Coronavirus COVID-19 : inquiétude sur les marchés du Puy-de-Dôme

Les marchés ont été interdit en France, sauf dérogation, le 24 mars dernier pour endiguer l'épidémie Covid-19. / © Charline Collet / FTV
Les marchés ont été interdit en France, sauf dérogation, le 24 mars dernier pour endiguer l'épidémie Covid-19. / © Charline Collet / FTV

Interdiction des rassemblements de plus de 100 personnes, des supermarchés pris d’assaut, qu’en est-il des marchés du Puy-de-Dôme. Les commerçants s’inquiètent d’une possible fermeture des marchés face à l’épidémie de Coronavirus COVID-19

Par AA avec Charline Collet

Sur le marché de Chamalières, près de Clermont-Ferrand, dans le Puy-de-Dôme, le Coronavirus COVID-19 est dans tous les esprits et dans toutes les conversations. 
Les dernières mesures prises par le gouvernement, avec l’interdiction des rassemblements de plus de 100 personnes, inquiètent les vendeurs sur le marché. « On a peur que les marchés s’arrêtent, évoque Christine Jonas, une commerçante. Nous, une fois que la production est là, il faut la vendre. Les gens ne sont pas serrés. Je ne vois pas pourquoi demain, on pourrait aller voter en étant les uns derrière les autres, et là, on n’aurait pas le droit de faire le marché. C’est aux gens d’être assez raisonnable pour ne pas être trop les uns sur les autres. Les gens remplissent les grands magasins, ils sont plus confinés que sur les marchés »
 

Quelques précautions à prendre 

Sur un autre stand, un commerçant, lui, a pris des précautions. Un moyen de se protéger et de protéger les clients. « Par mesure de prévention, on met des gants. Après, heureusement, on est en extérieur. Par contre on ne peut pas utiliser du gel hydro-alcoolique après chaque client, donc on utilise des gants.
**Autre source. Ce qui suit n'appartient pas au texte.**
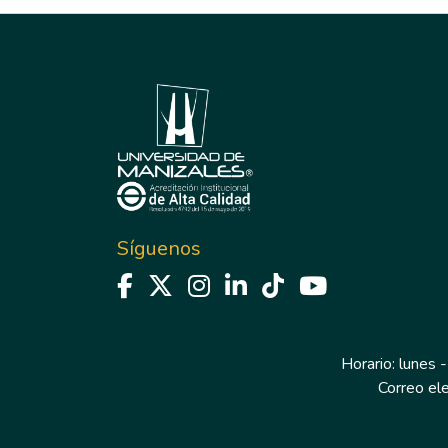
Síguenos
Horario: lunes -
Correo el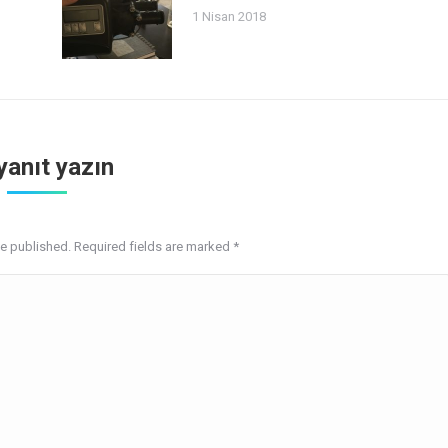
1 Nisan 2018
 yanıt yazın
be published. Required fields are marked
*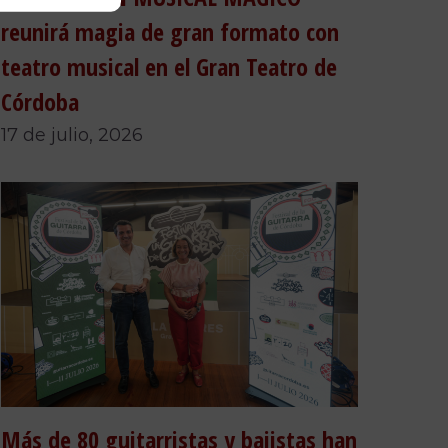
reunirá magia de gran formato con
teatro musical en el Gran Teatro de
Córdoba
17 de julio, 2026
Más de 80 guitarristas y bajistas han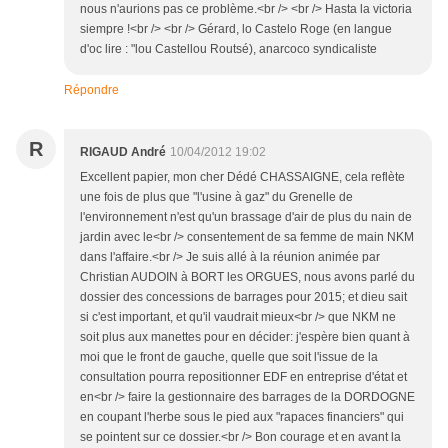
nous n'aurions pas ce problème.<br /> <br /> Hasta la victoria
siempre !<br /> <br /> Gérard, lo Castelo Roge (en langue
d'oc lire : "lou Castellou Routsé), anarcoco syndicaliste
Répondre
R
RIGAUD André
10/04/2012 19:02
Excellent papier, mon cher Dédé CHASSAIGNE, cela reflète
une fois de plus que "l'usine à gaz" du Grenelle de
l'environnement n'est qu'un brassage d'air de plus du nain de
jardin avec le<br /> consentement de sa femme de main NKM
dans l'affaire.<br /> Je suis allé à la réunion animée par
Christian AUDOIN à BORT les ORGUES, nous avons parlé du
dossier des concessions de barrages pour 2015; et dieu sait
si c'est important, et qu'il vaudrait mieux<br /> que NKM ne
soit plus aux manettes pour en décider: j'espère bien quant à
moi que le front de gauche, quelle que soit l'issue de la
consultation pourra repositionner EDF en entreprise d'état et
en<br /> faire la gestionnaire des barrages de la DORDOGNE
en coupant l'herbe sous le pied aux "rapaces financiers" qui
se pointent sur ce dossier.<br /> Bon courage et en avant la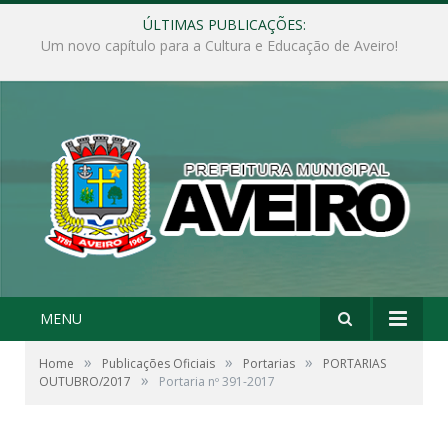
ÚLTIMAS PUBLICAÇÕES:
Governo Municipal busca implantar asfalto em Fordlândia!
MENU
»
»
»
Home
Publicações Oficiais
Portarias
PORTARIAS
»
OUTUBRO/2017
Portaria nº 391-2017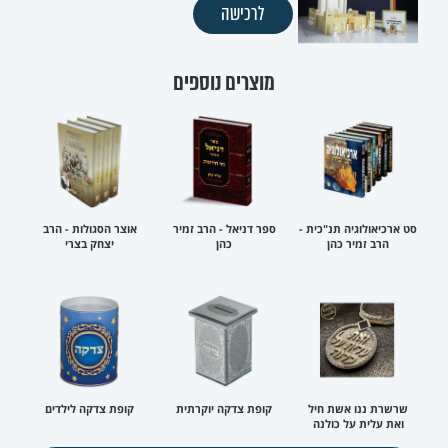
לרכישה
מוצרים נוספים
סט ארכיאולוגיה תנ"כית -
ספר דניאל - הרב זמיר
אוצר הסגולות - הרב
הרב זמיר כהן
כהן
יצחק בצרי
שרשרת ננו אשת חיל
קופת צדקה יוקרתית
קופת צדקה לילדים
ואת עלית על כולנה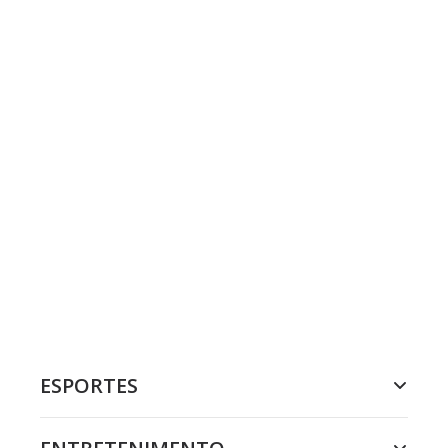
ESPORTES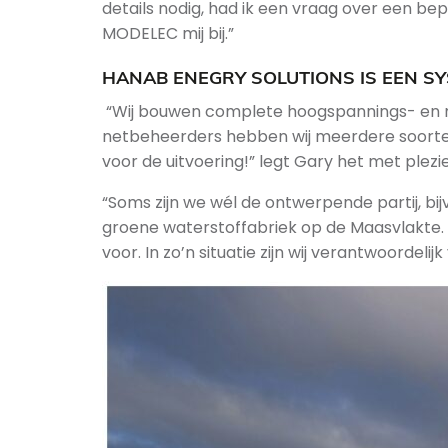
details nodig, had ik een vraag over een b
MODELEC mij bij.”
HANAB ENEGRY SOLUTIONS IS EEN SY
“Wij bouwen complete hoogspannings- en mi
netbeheerders hebben wij meerdere soorten 
voor de uitvoering!” legt Gary het met plezier
“Soms zijn we wél de ontwerpende partij, bij
groene waterstoffabriek op de Maasvlakte. 
voor. In zo’n situatie zijn wij verantwoordeli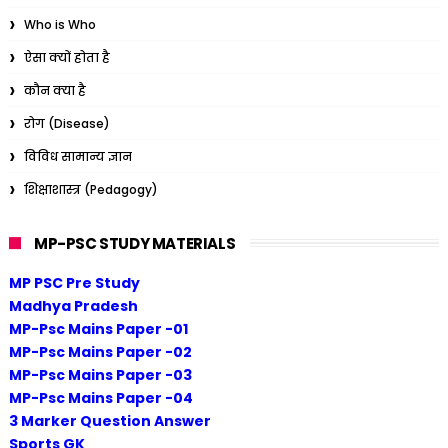
Who is Who
ऐसा क्यों होता है
कौन क्या है
रोग (Disease)
विविध सामान्य ज्ञान
शिक्षाशास्त्र (Pedagogy)
MP-PSC STUDY MATERIALS
MP PSC Pre Study
Madhya Pradesh
MP-Psc Mains Paper -01
MP-Psc Mains Paper -02
MP-Psc Mains Paper -03
MP-Psc Mains Paper -04
3 Marker Question Answer
Sports GK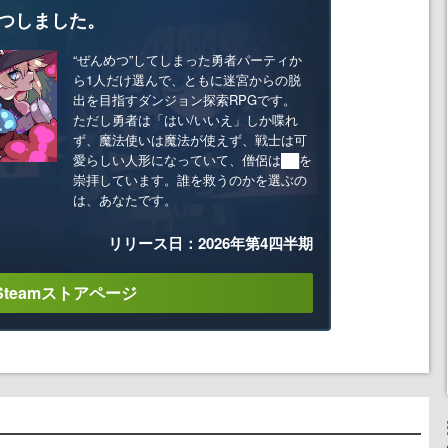
つしました。
“ぜんめつ”してしまった勇者パーティか
ら1人だけ選んで、ともに迷宮からの脱
出を目指すダンジョン探索RPGです。
ただし勇者は「はい/いいえ」しか喋れ
ず、魔法使いは魔法が使えず、戦士は可
愛らしい人形になっていて、僧侶は██を
崇拝しています。誰を救うのかを選ぶの
は、あなたです。
リリース日：2026年第4四半期
Steamストアページ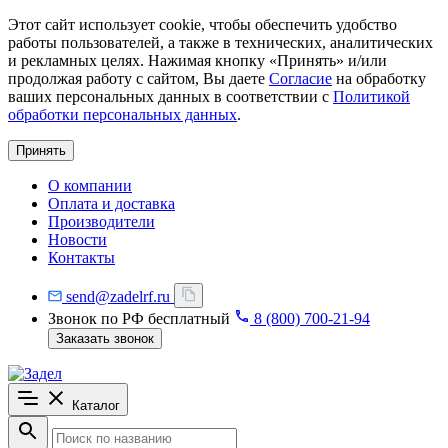
Этот сайт использует cookie, чтобы обеспечить удобство
работы пользователей, а также в технических, аналитических
и рекламных целях. Нажимая кнопку «Принять» и/или
продолжая работу с сайтом, Вы даете
Согласие
на обработку
ваших персональных данных в соответствии с
Политикой
обработки персональных данных
.
Принять
О компании
Оплата и доставка
Производители
Новости
Контакты
send@zadelrf.ru
Звонок по РФ бесплатный
8 (800) 700-21-94
Заказать звонок
Каталог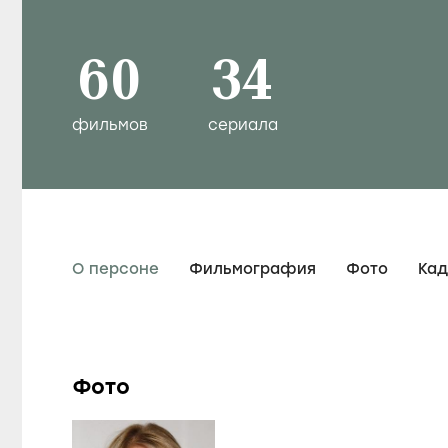
60
34
фильмов
сериала
О персоне
Фильмография
Фото
Ка
Фото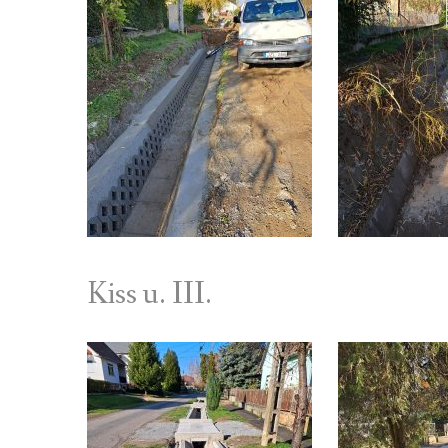
Kiss u. III.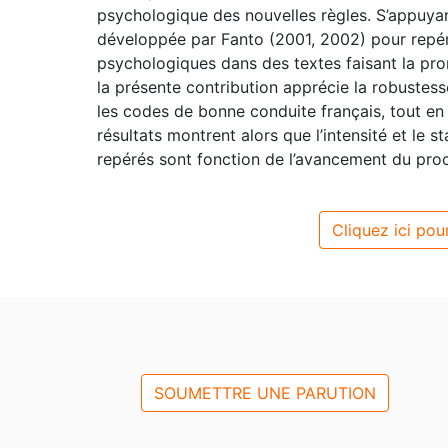
psychologique des nouvelles règles. S’appuyan
développée par Fanto (2001, 2002) pour repér
psychologiques dans des textes faisant la pro
la présente contribution apprécie la robustes
les codes de bonne conduite français, tout en
résultats montrent alors que l’intensité et le 
repérés sont fonction de l’avancement du proce
Cliquez ici pour
SOUMETTRE UNE PARUTION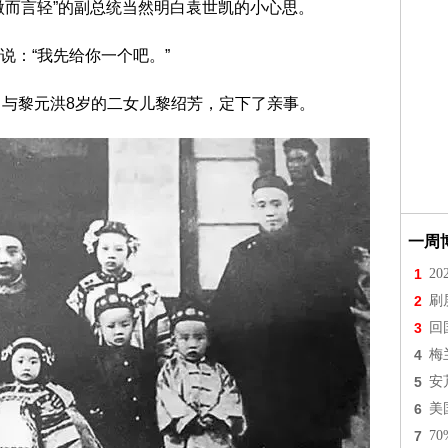
微而言轻”的副总统当然明白袁世凯的小心思。
说：“我先给你一个吧。”
，与黎元洪8岁的二女儿黎绍芳，定下了亲事。
一周
1
2
2
刷
3
回
4
梅
5
安
6
美
7
7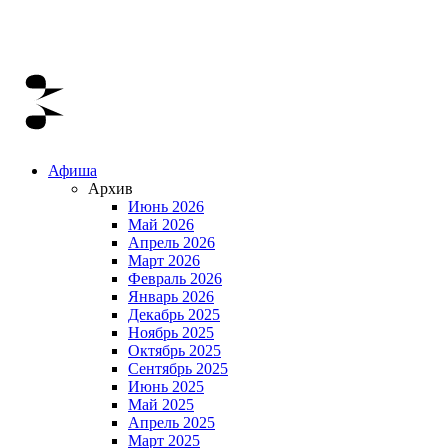
Афиша
Архив
Июнь 2026
Май 2026
Апрель 2026
Март 2026
Февраль 2026
Январь 2026
Декабрь 2025
Ноябрь 2025
Октябрь 2025
Сентябрь 2025
Июнь 2025
Май 2025
Апрель 2025
Март 2025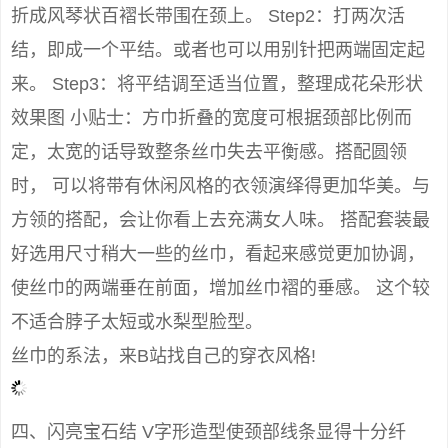
折成风琴状百褶长带围在颈上。 Step2：打两次活
结，即成一个平结。或者也可以用别针把两端固定起
来。 Step3：将平结调至适当位置，整理成花朵形状
效果图 小贴士：方巾折叠的宽度可根据颈部比例而
定，太宽的话导致整条丝巾失去平衡感。搭配圆领
时， 可以将带有休闲风格的衣领演绎得更加华美。与
方领的搭配，会让你看上去充满女人味。 搭配套装最
好选用尺寸稍大一些的丝巾，看起来感觉更加协调，
使丝巾的两端垂在前面，增加丝巾褶的垂感。 这个较
不适合脖子太短或水梨型脸型。
丝巾的系法，来B站找自己的穿衣风格!
四、闪亮宝石结 V字形造型使颈部线条显得十分纤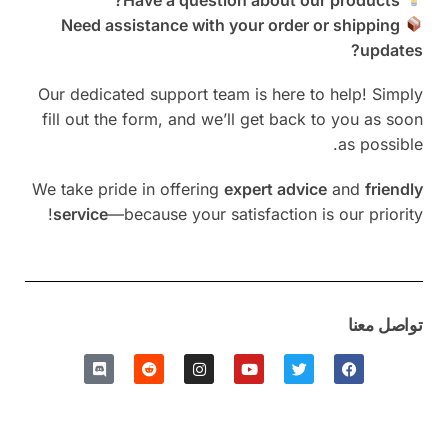
Need assistance with your order or shipping
updates?
Our dedicated support team is here to help! Simply
fill out the form, and we’ll get back to you as soon
as possible.
We take pride in offering
expert advice
and
friendly
service
—because your satisfaction is our priority!
تواصل معنا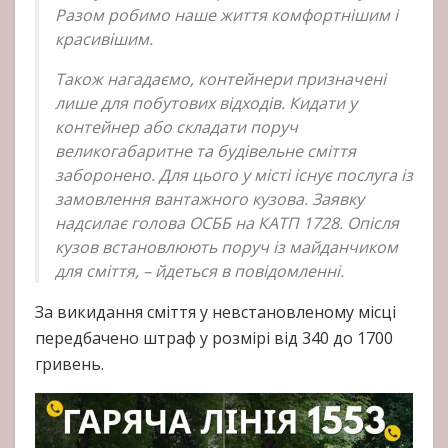
Разом робимо наше життя комфортнішим і
красивішим.
Також нагадаємо, контейнери призначені
лише для побутових відходів. Кидати у
контейнер або складати поруч
великогабаритне та будівельне сміття
заборонено. Для цього у місті існує послуга із
замовлення вантажного кузова. Заявку
надсилає голова ОСББ на КАТП 1728. Опісля
кузов встановлюють поруч із майданчиком
для сміття, – йдеться в повідомленні.
За викидання сміття у невстановленому місці
передбачено штраф у розмірі від 340 до 1700
гривень.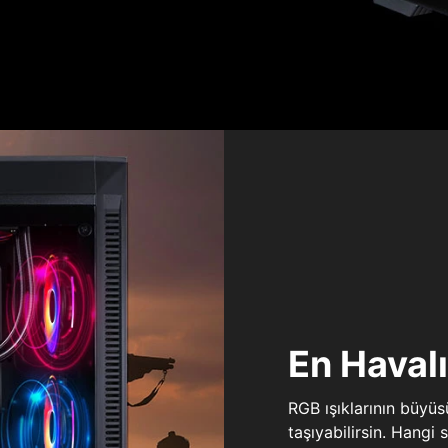
En Haval
RGB ışıklarının büyü
taşıyabilirsin. Hangi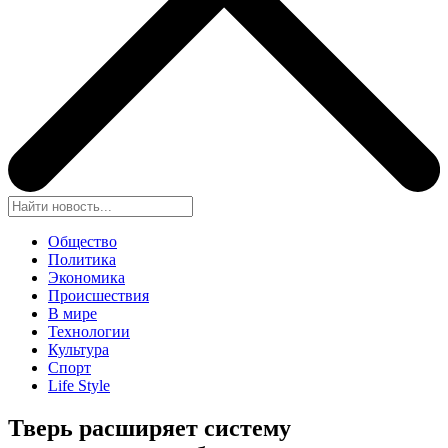
Общество
Политика
Экономика
Происшествия
В мире
Технологии
Культура
Спорт
Life Style
Тверь расширяет систему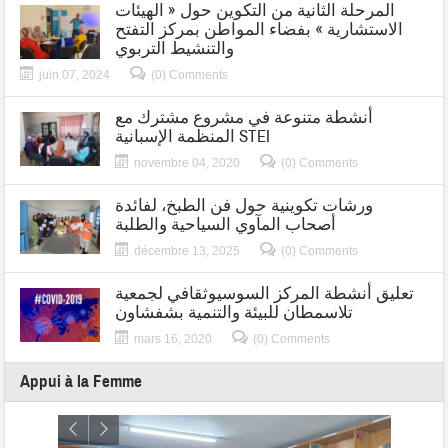
المرحلة الثانية من التكوين حول « الهيئات
الاستشارية » بفضاء المواطن بمركز التفتح
والتنشيط التربوي
juin 07, 2024
(0) Comments
أنشطة متنوعة في مشروع مشترك مع
المنظمة الإسبانية STEI
novembre 04, 2020
(0) Comments
ورشات تكوينية حول فن الطبخ، لفائدة
أصحاب المآوي السياحية والطلبة
décembre 13, 2025
(0) Comments
تعليق أنشطة المركز السوسيوثقافي لجمعية
تلاسمطان للبيئة والتنمية بشفشاون
mars 16, 2020
(0) Comments
Appui à la Femme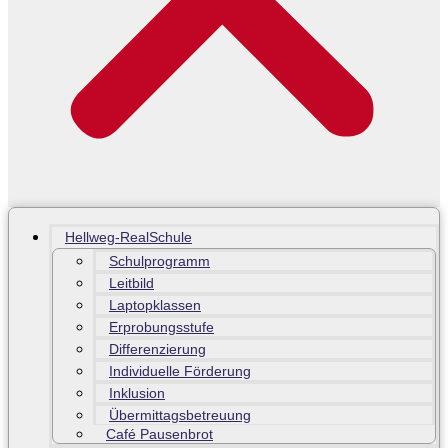
Hellweg-RealSchule
Schulprogramm
Leitbild
Laptopklassen
Erprobungsstufe
Differenzierung
Individuelle Förderung
Inklusion
Übermittagsbetreuung
Café Pausenbrot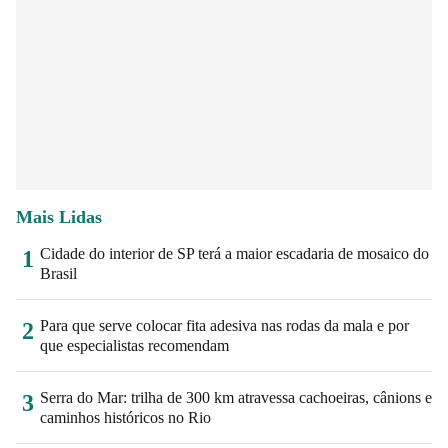
Mais Lidas
Cidade do interior de SP terá a maior escadaria de mosaico do
1
Brasil
Para que serve colocar fita adesiva nas rodas da mala e por
2
que especialistas recomendam
Serra do Mar: trilha de 300 km atravessa cachoeiras, cânions e
3
caminhos históricos no Rio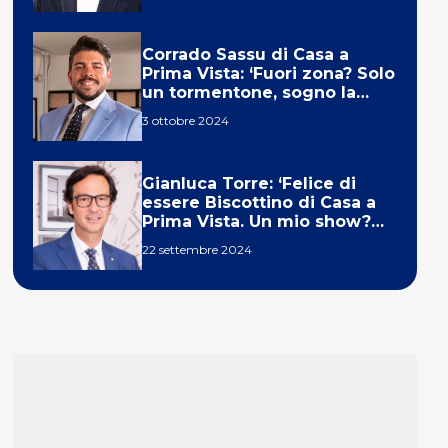
Corrado Sassu di Casa a
Prima Vista: ‘Fuori zona? Solo
un tormentone, sogno la
telecronaca di F1’
3 ottobre 2024
Gianluca Torre: ‘Felice di
essere Biscottino di Casa a
Prima Vista. Un mio show?
Un sogno’
22 settembre 2024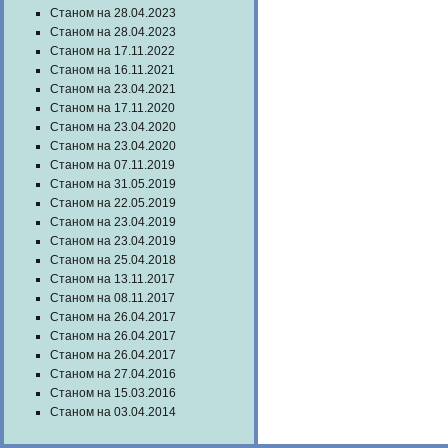
Станом на 28.04.2023
Станом на 28.04.2023
Станом на 17.11.2022
Станом на 16.11.2021
Станом на 23.04.2021
Станом на 17.11.2020
Станом на 23.04.2020
Станом на 23.04.2020
Станом на 07.11.2019
Станом на 31.05.2019
Станом на 22.05.2019
Станом на 23.04.2019
Станом на 23.04.2019
Станом на 25.04.2018
Станом на 13.11.2017
Станом на 08.11.2017
Станом на 26.04.2017
Станом на 26.04.2017
Станом на 26.04.2017
Станом на 27.04.2016
Станом на 15.03.2016
Станом на 03.04.2014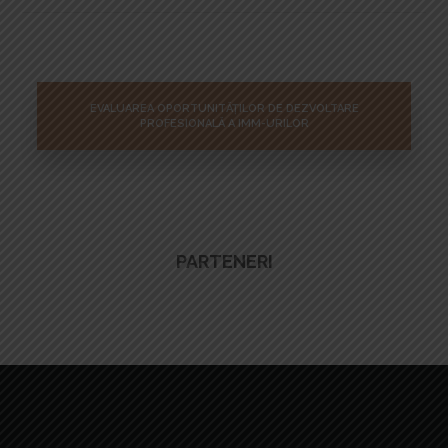
EVALUAREA OPORTUNITĂȚILOR DE DEZVOLTARE
PROFESIONALĂ A IMM-URILOR
PARTENERI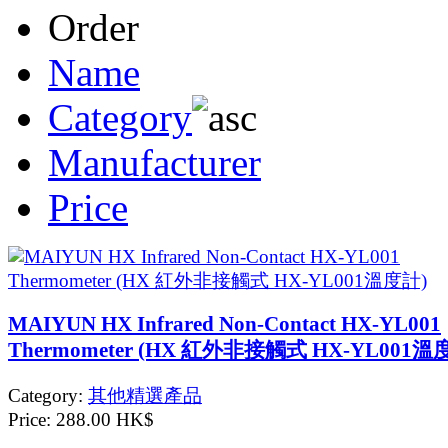
Order
Name
Category
Manufacturer
Price
MAIYUN HX Infrared Non-Contact HX-YL001
Thermometer (HX 紅外非接觸式 HX-YL001溫
Category:
其他精選產品
Price:
288.00 HK$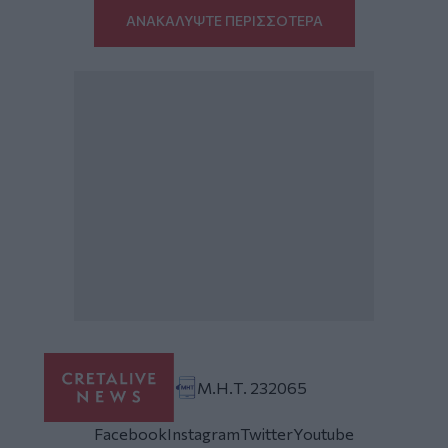
ΑΝΑΚΑΛΥΨΤΕ ΠΕΡΙΣΣΟΤΕΡΑ
Μ.Η.Τ. 232065
Facebook
Instagram
Twitter
Youtube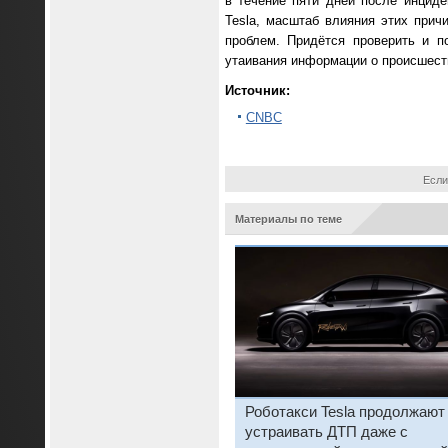
в течение пяти дней после инциде
Tesla, масштаб влияния этих прич
проблем. Придётся проверить и п
утаивания информации о происшест
Источник:
CNBC
Если
Материалы по теме
Роботакси Tesla продолжают
устраивать ДТП даже с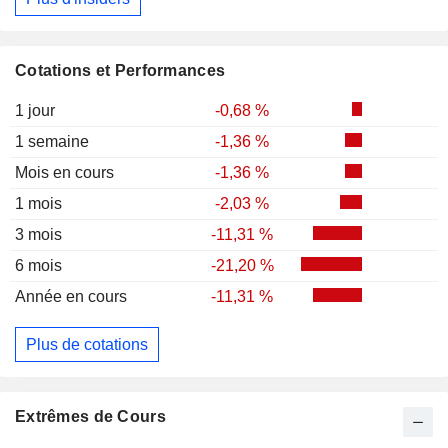
Cotations et Performances
1 jour
-0,68 %
1 semaine
-1,36 %
Mois en cours
-1,36 %
1 mois
-2,03 %
3 mois
-11,31 %
6 mois
-21,20 %
Année en cours
-11,31 %
Plus de cotations
Extrêmes de Cours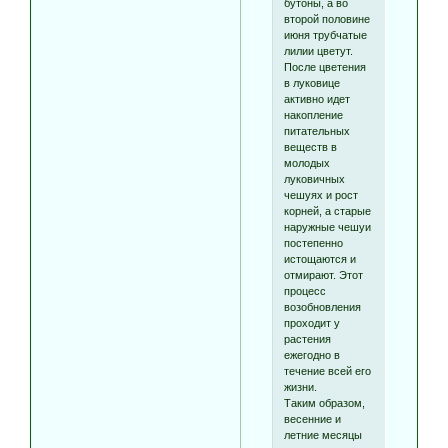
бутоны, а во
второй половине
июня трубчатые
лилии цветут.
После цветения
в луковице
активно идет
накопление
питательных
веществ в
молодых
луковичных
чешуях и рост
корней, а старые
наружные чешуи
постепенно
истощаются и
отмирают. Этот
процесс
возобновления
проходит у
растения
ежегодно в
течение всей его
жизни.
Таким образом,
весенние и
летние месяцы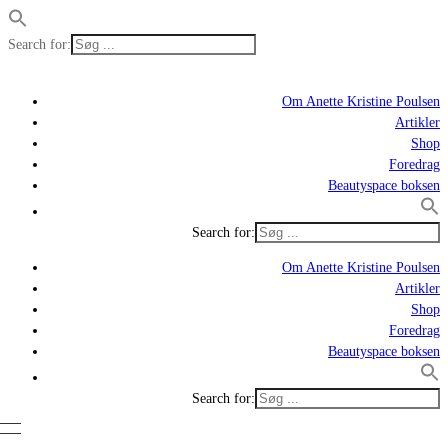
Search for:
Om Anette Kristine Poulsen
Artikler
Shop
Foredrag
Beautyspace boksen
Search for:
Om Anette Kristine Poulsen
Artikler
Shop
Foredrag
Beautyspace boksen
Search for:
Mais je ne pense pas que ce soit une bonne idée de fermer les marchés, vu qu’on est en extérieur », explique Laurent Courtaudon, vendeur de fruits et légumes. 

Côté clients, les avis sont partagés. Certains ne sont pas inquiets : il ne faut pas céder à la panique, et ne pas faire de provisions inutiles. « Il faut respecter ce qu’on nous demande de faire. On ne va pas rester cloîtrer, mais il faut faire attention », évoque une habitante de Chamalières. D’autres, au contraire, prennent des précautions : ne pas toucher les fruits et légumes, avoir toujours une solution hydro-alcoolique à portée de main, porter des gants, etc. 

Si dans certains départements, comme dans l’Oise, les marchés sont interdits. Dans le Puy-de-Dôme, la vie continue sur les marchés.